Vivendo aos arredores da Ilha do Governador, zona norte da grande cidade do Rio de Janeiro, Antônia Francisca se deslumbrava um dia após o outro com as maravilhas da cidade grande. A garota, com o pouco dinheiro que lhe sobrou, quase nada, negociou com Nanda, dona de uma pensão que se localizava nas margens de uma das praias da Freguesia. A mulher compadecida com a história de Antônia decidiu permitir que a menina ficasse um tempo na pensão até conseguir um emprego para pagar a hospedagem, mas Antônia negou e insistiu em trabalhar no quiosque que Nanda possuía — o Bumba Meu Boi –, que ficava logo em frente à casa e detinha de uma grande movimento até mesmo nos dias de semana. Antônia o fez para pagar sua estadia durante os primeiros meses até que conseguisse um emprego regular e enfim pudesse pagar como todos os outros hóspedes. Nesse espaço de tempo, a nordestina, que aos poucos foi perdendo o jeito nordestinês e pegando o sotaque irritante carioca, descobriu que gostava muito de praia, areia e sol – que agora era seu companheiro de trabalho. Antônia trabalhava no quiosque pela tarde e pela noite, e durante a manhã a garota estudava para o vestibular, algumas vezes antes de dormir ela ainda dava uma olhada em seus livros que com muito esforço conseguiu por meio de doações. No meio do ano, ela conseguiu um emprego de carteira assinada, ironicamente numa loja de sapatos, mas agora como vendedora e sem precisar ficar mexendo em cola de sapateiro para colocar solas ou adereços no lugar. A loja que ela trabalhava ficava na bastante próxima da praia, do Bumba Meu Boi e da então amada pensão da dona Nanda.

Agora pagando devidamente a estadia na pensão e juntando dinheiro que sobrava todo mês, Antônia conseguia focar melhor em seu estudo. Fez amizade com os hóspedes da casa e tinha dona Nanda, proprietária da pensão, senhorinha da pele enrugada e dos cabelos louros lisos, como uma amiga. A época do vestibular passou, assim como Antônia. A garota, agora mais para mulher, conseguiu vaga na Universidade Federal do Rio de Janeiro para cursar história, sua matéria preferida na escola, para se tornar aquilo que ela admirou tanto quando criança: professora. Todos na pensão da dona Nanda ficaram felizes pela vitória de Antônia, que era muito querida. Houve um bolo para a comemoração.

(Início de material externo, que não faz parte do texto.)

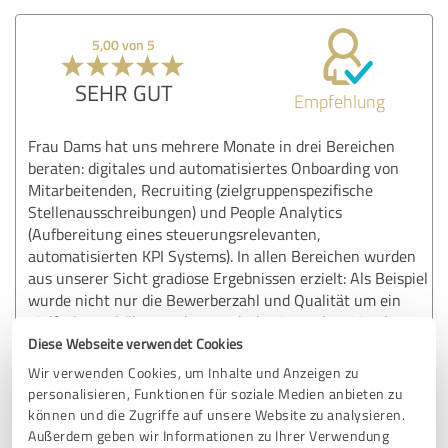
5,00 von 5
SEHR GUT
Empfehlung
Frau Dams hat uns mehrere Monate in drei Bereichen
beraten: digitales und automatisiertes Onboarding von
Mitarbeitenden, Recruiting (zielgruppenspezifische
Stellenausschreibungen) und People Analytics
(Aufbereitung eines steuerungsrelevanten,
automatisierten KPI Systems). In allen Bereichen wurden
aus unserer Sicht gradiose Ergebnissen erzielt: Als Beispiel
wurde nicht nur die Bewerberzahl und Qualität um ein
Vielfaches erhöht, sondern auch das Bewerber-Match
optimiert sowie die Fluktuationsquote nahhaltig gesenkt.
Diese Webseite verwendet Cookies
Der Kontakt war immer äußerst professionell, verbindlich
Wir verwenden Cookies, um Inhalte und Anzeigen zu
und kundenorientiert. Ich bin mir sicher, wir werden auch
personalisieren, Funktionen für soziale Medien anbieten zu
zu anderen Themen noch zusammen arbeiten. Vielen Dank
können und die Zugriffe auf unsere Website zu analysieren.
auch an dieser Stelle nochmal, Frau Dams.
Außerdem geben wir Informationen zu Ihrer Verwendung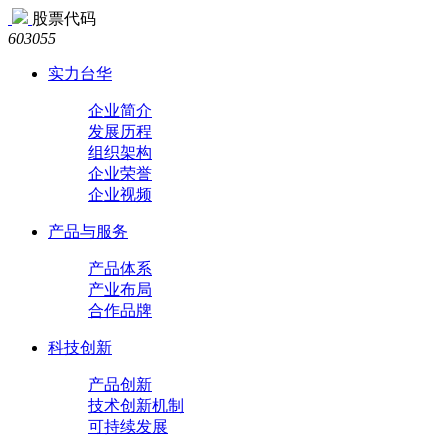
股票代码
603055
实力台华
企业简介
发展历程
组织架构
企业荣誉
企业视频
产品与服务
产品体系
产业布局
合作品牌
科技创新
产品创新
技术创新机制
可持续发展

— Isso é muito importante pra mim. — a garota sorria olhando os rostos de todos naquela sala. — Dona Nanda, a senhora fez muito por mim, me dando oportunidade e confiança. Muito obrigada!

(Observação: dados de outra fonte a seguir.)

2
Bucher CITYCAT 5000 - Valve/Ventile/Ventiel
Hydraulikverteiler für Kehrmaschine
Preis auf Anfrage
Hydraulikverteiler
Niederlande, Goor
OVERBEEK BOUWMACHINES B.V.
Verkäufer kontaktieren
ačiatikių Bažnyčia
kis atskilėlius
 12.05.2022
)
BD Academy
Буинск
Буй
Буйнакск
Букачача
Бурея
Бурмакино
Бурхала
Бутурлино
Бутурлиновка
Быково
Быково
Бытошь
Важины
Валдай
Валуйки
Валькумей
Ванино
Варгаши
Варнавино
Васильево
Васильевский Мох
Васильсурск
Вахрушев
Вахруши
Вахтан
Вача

Antônia beijou o rosto da dona da pensão e partiu o bolo. Aquela noite foi incrível e inesquecível. O ano seguinte teve início e agora totalmente uma mulher da cidade grande, Antônia trabalhava como vendedora de dia e estudava a noite. Quando chegava exausta à pensão, dona Nanda sempre a esperava com uma limonada gelada e frango à passarinho frito na hora. Ao chegar ao terceiro período da faculdade, Antônia conseguiu um estágio remunerado e largou o emprego de vendedora, muito grata como sempre, e começou a estagiar como monitora numa escola particular na Freguesia. Em alguns domingos, junto à Nanda, Antônia visitava um centro espírita no bairro de Jacarepaguá, e embora sua mãe fosse católica e esta fosse a única religião que conheceu a vida inteira, o espiritismo lhe fazia bem.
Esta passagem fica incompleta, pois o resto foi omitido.